* Data *
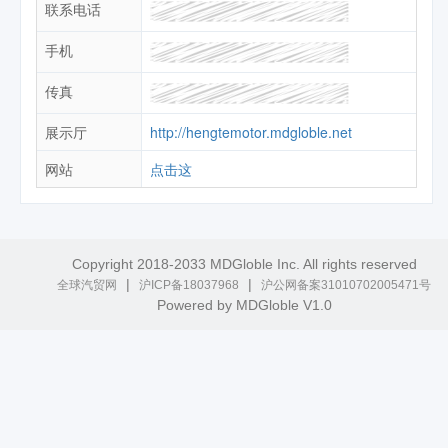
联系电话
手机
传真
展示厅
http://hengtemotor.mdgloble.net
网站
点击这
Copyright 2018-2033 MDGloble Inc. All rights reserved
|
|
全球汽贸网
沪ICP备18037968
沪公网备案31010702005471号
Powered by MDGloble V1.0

* * *

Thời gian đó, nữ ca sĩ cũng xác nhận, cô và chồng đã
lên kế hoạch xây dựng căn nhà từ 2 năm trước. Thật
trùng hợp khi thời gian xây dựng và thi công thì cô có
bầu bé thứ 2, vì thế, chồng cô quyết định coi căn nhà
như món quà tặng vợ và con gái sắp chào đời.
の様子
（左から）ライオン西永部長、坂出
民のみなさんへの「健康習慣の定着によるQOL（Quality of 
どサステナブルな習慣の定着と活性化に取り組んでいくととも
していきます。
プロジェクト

* Assignment *
Only the lines above from the line with "沪ICP备18037968" to the line with "Powered by MDGloble V1.0", those two lines included, should be reproduced exactly.

* Exercise result *
沪ICP备18037968
沪公网备案31010702005471号
Powered by MDGloble V1.0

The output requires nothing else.